Synopses & Reviews
Synopsis
Skeletal Variation and Adaptation in Europeans: From the Upper Paleolithic to the Twentieth Century brings together for the first time the results of an unprecedented large-scale investigation of European skeletal remains. The study was conducted over five years by an international research team, and includes more than 2000 skeletons spanning most of the European continent and a significant time period, from the Early Upper Paleolithic to the 20th century. This time span includes environmental transitions from foraging to food production, and small-scale to large-scale urban settlements, increasing social stratification and mechanization of labor, and climatic changes.
Divided into four sections, the book includes an introduction to the project and the methods used; a general continent-wide syntheses of major trends in body size, shape, and skeletal robusticity; detailed regional analyses, and a synthesis section of conclusions. Skeletal Variation and Adaptation in Europeans will be a valuable resource for bioarchaeologists, palaeoanthropologists, forensic anthropologists, medical historians, and archaeologists at both the graduate and post-graduate level.
Synopsis
A comprehensive analysis of changes in body form and skeletal robusticity from the Terminal Pleistocene through the Holocene, leading to the modern European human phenotype.
Skeletal Variation and Adaptation in Europeans: Upper Paleolithic to the Twentieth Century brings together for the first time the results of an unprecedented large-scale investigation of European skeletal remains. The study was conducted over ten years by an international research team, and includes more than 2,000 skeletons spanning most of the European continent over the past 30,000 years, from the Early Upper Paleolithic to the 20th century. This time span includes environmental transitions from foraging to food production, small-scale to large-scale urban settlements, increasing social stratification and mechanization of labor, and climatic changes.

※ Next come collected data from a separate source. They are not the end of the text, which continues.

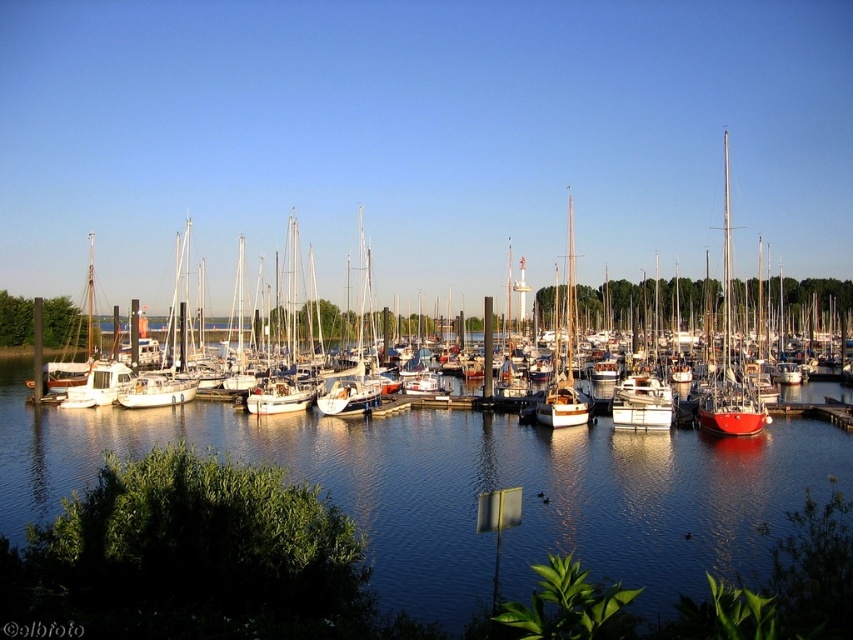 You are a photographer wanting to capture the clear blue water at center and the white matte sailboat at center in a single shot. Which object will appear smaller in the photo?

The clear blue water at center will appear smaller in the photo because it is described as being smaller than the white matte sailboat at center.

You are standing at the edge of the marina and see the point labeled as point (x=467, y=490). Based on the scene description, can you determine what surface this point is located on?

The point (x=467, y=490) is on clear blue water at center according to the description, so it is located on the water surface.

You are standing at the edge of the marina and see two points marked on the water surface. The first point is at coordinate point (627, 586) and the second is at point (196, 381). If you want to throw a small floating object towards the second point, will it pass in front of the first point?

Point (627, 586) is in front of point (196, 381), so throwing the object towards the second point would require passing behind the first point, meaning it won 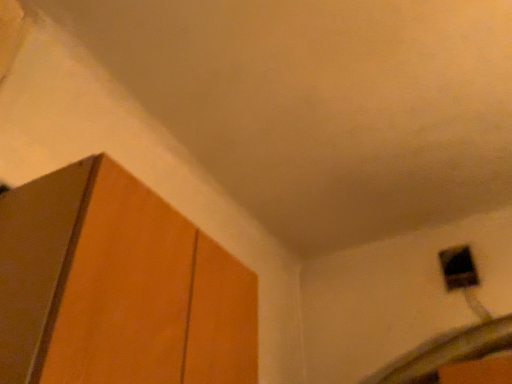 Question: Considering the positions of point (35, 321) and point (452, 269), is point (35, 321) closer or farther from the camera than point (452, 269)?

Choices:
 (A) farther
 (B) closer

Answer: (B)

Question: Considering their positions, is matte wood cabinet at left located in front of or behind black matte window at upper right?

Choices:
 (A) front
 (B) behind

Answer: (A)

Question: Considering the positions of matte wood cabinet at left and black matte window at upper right in the image, is matte wood cabinet at left taller or shorter than black matte window at upper right?

Choices:
 (A) tall
 (B) short

Answer: (A)

Question: From a real-world perspective, is black matte window at upper right positioned above or below matte wood cabinet at left?

Choices:
 (A) above
 (B) below

Answer: (A)

Question: Is black matte window at upper right inside the boundaries of matte wood cabinet at left, or outside?

Choices:
 (A) outside
 (B) inside

Answer: (A)

Question: In terms of height, does black matte window at upper right look taller or shorter compared to matte wood cabinet at left?

Choices:
 (A) tall
 (B) short

Answer: (B)

Question: From the image's perspective, is black matte window at upper right located above or below matte wood cabinet at left?

Choices:
 (A) above
 (B) below

Answer: (B) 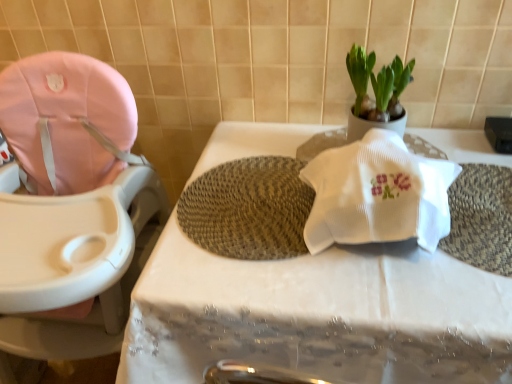 Question: Is woven beige bath mat at center thinner than pink fabric baby carriage at left?

Choices:
 (A) yes
 (B) no

Answer: (A)

Question: From a real-world perspective, is woven beige bath mat at center located higher than pink fabric baby carriage at left?

Choices:
 (A) no
 (B) yes

Answer: (B)

Question: From the image's perspective, is woven beige bath mat at center on top of pink fabric baby carriage at left?

Choices:
 (A) no
 (B) yes

Answer: (B)

Question: Is woven beige bath mat at center far from pink fabric baby carriage at left?

Choices:
 (A) yes
 (B) no

Answer: (B)

Question: Is woven beige bath mat at center to the left of pink fabric baby carriage at left from the viewer's perspective?

Choices:
 (A) no
 (B) yes

Answer: (A)

Question: Is woven beige bath mat at center facing towards pink fabric baby carriage at left?

Choices:
 (A) no
 (B) yes

Answer: (A)

Question: Is woven beige bath mat at center with white matte pot at upper right?

Choices:
 (A) yes
 (B) no

Answer: (B)

Question: Is woven beige bath mat at center oriented away from white matte pot at upper right?

Choices:
 (A) no
 (B) yes

Answer: (A)

Question: Is woven beige bath mat at center positioned before white matte pot at upper right?

Choices:
 (A) yes
 (B) no

Answer: (A)

Question: Could you tell me if woven beige bath mat at center is facing white matte pot at upper right?

Choices:
 (A) yes
 (B) no

Answer: (B)

Question: From the image's perspective, would you say woven beige bath mat at center is shown under white matte pot at upper right?

Choices:
 (A) yes
 (B) no

Answer: (A)

Question: Considering the relative sizes of woven beige bath mat at center and white matte pot at upper right in the image provided, is woven beige bath mat at center shorter than white matte pot at upper right?

Choices:
 (A) yes
 (B) no

Answer: (A)

Question: From a real-world perspective, is white matte pot at upper right on pink fabric baby carriage at left?

Choices:
 (A) no
 (B) yes

Answer: (B) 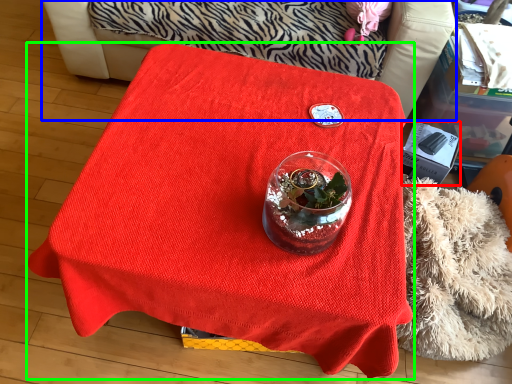 Question: Estimate the real-world distances between objects in this image. Which object is closer to box (highlighted by a red box), furniture (highlighted by a blue box) or table (highlighted by a green box)?

Choices:
 (A) furniture
 (B) table

Answer: (B) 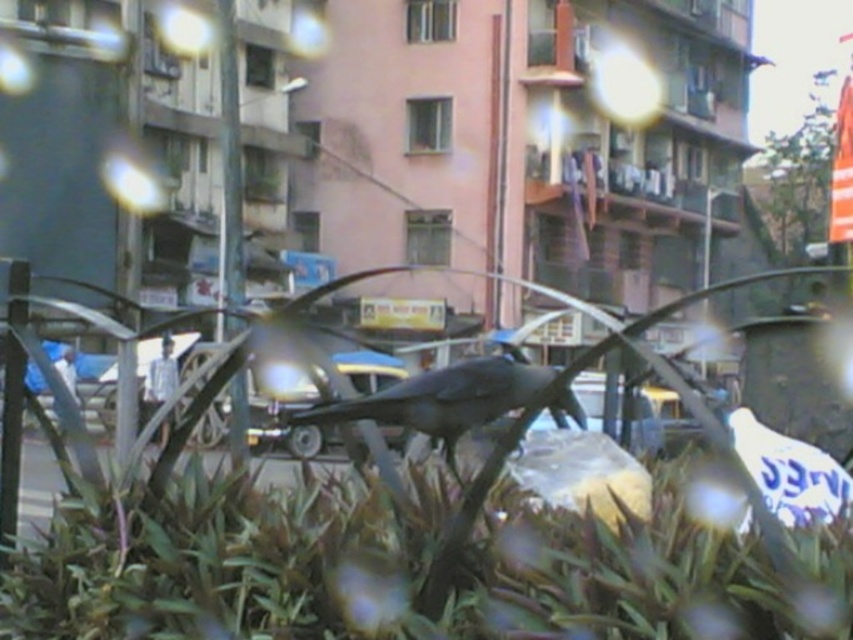 Question: Does green leafy plant at center appear on the left side of shiny black bird at center?

Choices:
 (A) no
 (B) yes

Answer: (B)

Question: Which point is closer to the camera?

Choices:
 (A) shiny black bird at center
 (B) green leafy plant at center

Answer: (B)

Question: Can you confirm if green leafy plant at center is bigger than shiny black bird at center?

Choices:
 (A) no
 (B) yes

Answer: (B)

Question: Does green leafy plant at center appear over shiny black bird at center?

Choices:
 (A) yes
 (B) no

Answer: (B)

Question: Among these points, which one is farthest from the camera?

Choices:
 (A) (78, 576)
 (B) (480, 419)

Answer: (A)

Question: Which point is farther from the camera taking this photo?

Choices:
 (A) (500, 365)
 (B) (569, 568)

Answer: (A)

Alterations in body form and behavior in response to these transitions are reconstructed through osteometric and biomechanical analyses.
Divided into four sections, the book includes an introduction to the project and comprehensive descriptions of the methods used; general continent-wide syntheses of major trends in body size, shape, and skeletal robusticity; detailed regional analyses; and a summary of results. It also offers a full data set on an external website.

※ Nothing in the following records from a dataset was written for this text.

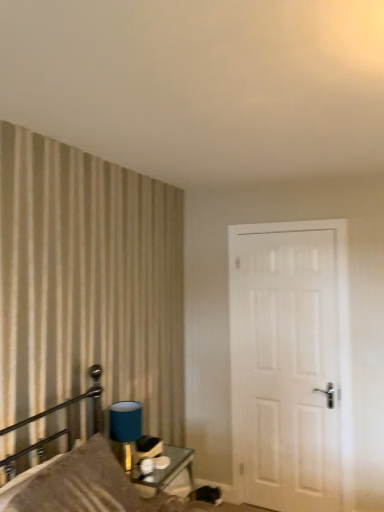 What do you see at coordinates (78, 484) in the screenshot? I see `textured beige pillow at left` at bounding box center [78, 484].

Describe the element at coordinates (78, 472) in the screenshot. I see `satin brown pillow at left` at that location.

Locate an element on the screen. blue fabric lampshade at upper left is located at coordinates (125, 429).

How many degrees apart are the facing directions of blue fabric lampshade at upper left and white matte door at right?

The angular difference between blue fabric lampshade at upper left and white matte door at right is 89.7 degrees.

Looking at this image, from a real-world perspective, is blue fabric lampshade at upper left physically below white matte door at right?

Yes, from a real-world perspective, blue fabric lampshade at upper left is beneath white matte door at right.

Which point is more distant from viewer, (123, 412) or (308, 285)?

The point (308, 285) is behind.

Between blue fabric lampshade at upper left and white matte door at right, which one is positioned in front?

blue fabric lampshade at upper left.

Is point (140, 435) closer or farther from the camera than point (174, 471)?

Clearly, point (140, 435) is closer to the camera than point (174, 471).

Which is in front, blue fabric lampshade at upper left or metallic glass table at lower center?

metallic glass table at lower center is in front.

Considering the relative sizes of blue fabric lampshade at upper left and metallic glass table at lower center in the image provided, is blue fabric lampshade at upper left thinner than metallic glass table at lower center?

Yes, blue fabric lampshade at upper left is thinner than metallic glass table at lower center.

Looking at this image, which of these two, blue fabric lampshade at upper left or metallic glass table at lower center, stands shorter?

Standing shorter between the two is blue fabric lampshade at upper left.

Based on the photo, from a real-world perspective, which object rests below the other?

From a 3D spatial view, textured beige pillow at left is below.

Are textured beige pillow at left and blue fabric lampshade at upper left beside each other?

No, textured beige pillow at left is not making contact with blue fabric lampshade at upper left.

From the image's perspective, which object appears higher, textured beige pillow at left or blue fabric lampshade at upper left?

blue fabric lampshade at upper left.

Is textured beige pillow at left facing away from blue fabric lampshade at upper left?

textured beige pillow at left is not turned away from blue fabric lampshade at upper left.

Does white matte door at right have a greater height compared to blue fabric lampshade at upper left?

Indeed, white matte door at right has a greater height compared to blue fabric lampshade at upper left.

Which of these two, white matte door at right or blue fabric lampshade at upper left, is wider?

blue fabric lampshade at upper left.

From a real-world perspective, is metallic glass table at lower center above or below satin brown pillow at left?

In terms of real-world spatial position, metallic glass table at lower center is below satin brown pillow at left.

Which is closer, (x=161, y=484) or (x=34, y=492)?

The point (x=34, y=492) is closer.

In terms of size, does metallic glass table at lower center appear bigger or smaller than satin brown pillow at left?

Clearly, metallic glass table at lower center is smaller in size than satin brown pillow at left.

Choose the correct answer: Is metallic glass table at lower center inside satin brown pillow at left or outside it?

metallic glass table at lower center exists outside the volume of satin brown pillow at left.

Where is `table below the blue fabric lampshade at upper left (from the image's perspective)`? The image size is (384, 512). table below the blue fabric lampshade at upper left (from the image's perspective) is located at coordinates (165, 470).

Is point (169, 449) positioned after point (120, 448)?

Yes, it is.

Based on the photo, do you think metallic glass table at lower center is within blue fabric lampshade at upper left, or outside of it?

metallic glass table at lower center is located beyond the bounds of blue fabric lampshade at upper left.

Between metallic glass table at lower center and blue fabric lampshade at upper left, which one appears on the left side from the viewer's perspective?

From the viewer's perspective, blue fabric lampshade at upper left appears more on the left side.

Could you tell me if metallic glass table at lower center is turned towards textured beige pillow at left?

No, metallic glass table at lower center is not oriented towards textured beige pillow at left.

Can we say metallic glass table at lower center lies outside textured beige pillow at left?

metallic glass table at lower center lies outside textured beige pillow at left's area.

Considering the sizes of objects metallic glass table at lower center and textured beige pillow at left in the image provided, who is bigger, metallic glass table at lower center or textured beige pillow at left?

textured beige pillow at left is bigger.

At what (x,y) coordinates should I click in order to perform the action: click on door positioned vertically above the blue fabric lampshade at upper left (from a real-world perspective). Please return your answer as a coordinate pair (x, y). Image resolution: width=384 pixels, height=512 pixels. Looking at the image, I should click on (291, 365).

At what (x,y) coordinates should I click in order to perform the action: click on table lamp to the left of metallic glass table at lower center. Please return your answer as a coordinate pair (x, y). The image size is (384, 512). Looking at the image, I should click on (125, 429).

Estimate the real-world distances between objects in this image. Which object is further from blue fabric lampshade at upper left, satin brown pillow at left or metallic glass table at lower center?

→ The object further to blue fabric lampshade at upper left is metallic glass table at lower center.

Considering their positions, is white matte door at right positioned further to textured beige pillow at left than metallic glass table at lower center?

white matte door at right lies further to textured beige pillow at left than the other object.

Considering their positions, is white matte door at right positioned closer to metallic glass table at lower center than blue fabric lampshade at upper left?

Based on the image, blue fabric lampshade at upper left appears to be nearer to metallic glass table at lower center.

Estimate the real-world distances between objects in this image. Which object is closer to metallic glass table at lower center, blue fabric lampshade at upper left or textured beige pillow at left?

Among the two, blue fabric lampshade at upper left is located nearer to metallic glass table at lower center.

In the scene shown: When comparing their distances from metallic glass table at lower center, does satin brown pillow at left or white matte door at right seem closer?

satin brown pillow at left is closer to metallic glass table at lower center.

Based on their spatial positions, is metallic glass table at lower center or satin brown pillow at left further from textured beige pillow at left?

Based on the image, metallic glass table at lower center appears to be further to textured beige pillow at left.

From the image, which object appears to be farther from satin brown pillow at left, white matte door at right or metallic glass table at lower center?

white matte door at right is positioned further to the anchor satin brown pillow at left.

When comparing their distances from white matte door at right, does metallic glass table at lower center or satin brown pillow at left seem further?

satin brown pillow at left is further to white matte door at right.

This screenshot has width=384, height=512. What are the coordinates of `table between textured beige pillow at left and white matte door at right from front to back` in the screenshot? It's located at (165, 470).

I want to click on pillow between satin brown pillow at left and metallic glass table at lower center in the front-back direction, so click(x=78, y=484).

Where is `table between blue fabric lampshade at upper left and white matte door at right in the horizontal direction`? The image size is (384, 512). table between blue fabric lampshade at upper left and white matte door at right in the horizontal direction is located at coordinates (165, 470).

At what (x,y) coordinates should I click in order to perform the action: click on pillow between satin brown pillow at left and white matte door at right from front to back. Please return your answer as a coordinate pair (x, y). Looking at the image, I should click on (78, 484).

- Brings together data from an unprecedented large-scale study of human skeletal and anatomical variations
- Includes appendix of specific information from each research site
- Synthesizes data from spatial, temporal, regional, and geographical perspectives
Skeletal Variation and Adaptation in Europeans will be a valuable resource for bioarchaeologists, palaeoanthropologists, forensic anthropologists, medical historians, and archaeologists at both the graduate and post-graduate level.